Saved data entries
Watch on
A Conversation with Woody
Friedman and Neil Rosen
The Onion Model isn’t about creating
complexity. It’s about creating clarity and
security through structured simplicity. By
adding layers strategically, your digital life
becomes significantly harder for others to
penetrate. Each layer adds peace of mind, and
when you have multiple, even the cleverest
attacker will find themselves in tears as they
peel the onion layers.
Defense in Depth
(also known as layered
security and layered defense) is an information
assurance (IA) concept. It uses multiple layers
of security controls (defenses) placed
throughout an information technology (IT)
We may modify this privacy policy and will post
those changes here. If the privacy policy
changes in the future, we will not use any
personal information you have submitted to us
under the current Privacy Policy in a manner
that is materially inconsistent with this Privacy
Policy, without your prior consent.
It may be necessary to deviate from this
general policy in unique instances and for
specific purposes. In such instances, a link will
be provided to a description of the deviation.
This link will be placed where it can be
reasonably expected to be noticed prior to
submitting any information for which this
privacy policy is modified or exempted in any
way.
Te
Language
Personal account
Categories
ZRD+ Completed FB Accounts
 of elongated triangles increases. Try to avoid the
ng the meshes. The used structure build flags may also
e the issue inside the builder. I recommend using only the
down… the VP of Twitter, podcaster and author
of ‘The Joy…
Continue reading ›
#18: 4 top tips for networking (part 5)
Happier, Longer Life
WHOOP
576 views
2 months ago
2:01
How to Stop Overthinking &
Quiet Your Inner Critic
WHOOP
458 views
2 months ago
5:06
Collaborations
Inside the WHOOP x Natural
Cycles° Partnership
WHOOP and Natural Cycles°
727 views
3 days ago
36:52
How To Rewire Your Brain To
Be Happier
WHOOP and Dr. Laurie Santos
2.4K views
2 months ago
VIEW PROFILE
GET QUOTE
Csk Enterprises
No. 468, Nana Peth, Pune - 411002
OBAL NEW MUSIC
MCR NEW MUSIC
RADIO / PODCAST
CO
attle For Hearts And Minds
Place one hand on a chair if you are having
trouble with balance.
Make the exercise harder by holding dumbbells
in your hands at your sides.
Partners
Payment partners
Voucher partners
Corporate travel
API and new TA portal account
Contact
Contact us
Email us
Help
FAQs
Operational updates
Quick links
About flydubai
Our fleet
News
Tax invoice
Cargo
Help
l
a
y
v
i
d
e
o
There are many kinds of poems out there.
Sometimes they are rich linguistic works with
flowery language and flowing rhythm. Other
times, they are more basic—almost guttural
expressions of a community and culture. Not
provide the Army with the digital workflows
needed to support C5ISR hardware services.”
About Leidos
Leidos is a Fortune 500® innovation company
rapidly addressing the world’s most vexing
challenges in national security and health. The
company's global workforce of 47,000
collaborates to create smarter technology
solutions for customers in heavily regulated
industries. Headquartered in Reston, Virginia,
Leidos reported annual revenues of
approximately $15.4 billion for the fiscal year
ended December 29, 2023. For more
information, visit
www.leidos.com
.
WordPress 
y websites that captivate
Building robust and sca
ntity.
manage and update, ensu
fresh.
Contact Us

Requirement>
However many lines the data holds, return each one exactly.

Solution>
Watch on
A Conversation with Woody
Friedman and Neil Rosen
The Onion Model isn’t about creating
complexity. It’s about creating clarity and
security through structured simplicity. By
adding layers strategically, your digital life
becomes significantly harder for others to
penetrate. Each layer adds peace of mind, and
when you have multiple, even the cleverest
attacker will find themselves in tears as they
peel the onion layers.
Defense in Depth
(also known as layered
security and layered defense) is an information
assurance (IA) concept. It uses multiple layers
of security controls (defenses) placed
throughout an information technology (IT)
We may modify this privacy policy and will post
those changes here. If the privacy policy
changes in the future, we will not use any
personal information you have submitted to us
under the current Privacy Policy in a manner
that is materially inconsistent with this Privacy
Policy, without your prior consent.
It may be necessary to deviate from this
general policy in unique instances and for
specific purposes. In such instances, a link will
be provided to a description of the deviation.
This link will be placed where it can be
reasonably expected to be noticed prior to
submitting any information for which this
privacy policy is modified or exempted in any
way.
Te
Language
Personal account
Categories
ZRD+ Completed FB Accounts
 of elongated triangles increases. Try to avoid the
ng the meshes. The used structure build flags may also
e the issue inside the builder. I recommend using only the
down… the VP of Twitter, podcaster and author
of ‘The Joy…
Continue reading ›
#18: 4 top tips for networking (part 5)
Happier, Longer Life
WHOOP
576 views
2 months ago
2:01
How to Stop Overthinking &
Quiet Your Inner Critic
WHOOP
458 views
2 months ago
5:06
Collaborations
Inside the WHOOP x Natural
Cycles° Partnership
WHOOP and Natural Cycles°
727 views
3 days ago
36:52
How To Rewire Your Brain To
Be Happier
WHOOP and Dr. Laurie Santos
2.4K views
2 months ago
VIEW PROFILE
GET QUOTE
Csk Enterprises
No. 468, Nana Peth, Pune - 411002
OBAL NEW MUSIC
MCR NEW MUSIC
RADIO / PODCAST
CO
attle For Hearts And Minds
Place one hand on a chair if you are having
trouble with balance.
Make the exercise harder by holding dumbbells
in your hands at your sides.
Partners
Payment partners
Voucher partners
Corporate travel
API and new TA portal account
Contact
Contact us
Email us
Help
FAQs
Operational updates
Quick links
About flydubai
Our fleet
News
Tax invoice
Cargo
Help
l
a
y
v
i
d
e
o
There are many kinds of poems out there.
Sometimes they are rich linguistic works with
flowery language and flowing rhythm. Other
times, they are more basic—almost guttural
expressions of a community and culture. Not
provide the Army with the digital workflows
needed to support C5ISR hardware services.”
About Leidos
Leidos is a Fortune 500® innovation company
rapidly addressing the world’s most vexing
challenges in national security and health. The
company's global workforce of 47,000
collaborates to create smarter technology
solutions for customers in heavily regulated
industries. Headquartered in Reston, Virginia,
Leidos reported annual revenues of
approximately $15.4 billion for the fiscal year
ended December 29, 2023. For more
information, visit
www.leidos.com
.
WordPress 
y websites that captivate
Building robust and sca
ntity.
manage and update, ensu
fresh.
Contact Us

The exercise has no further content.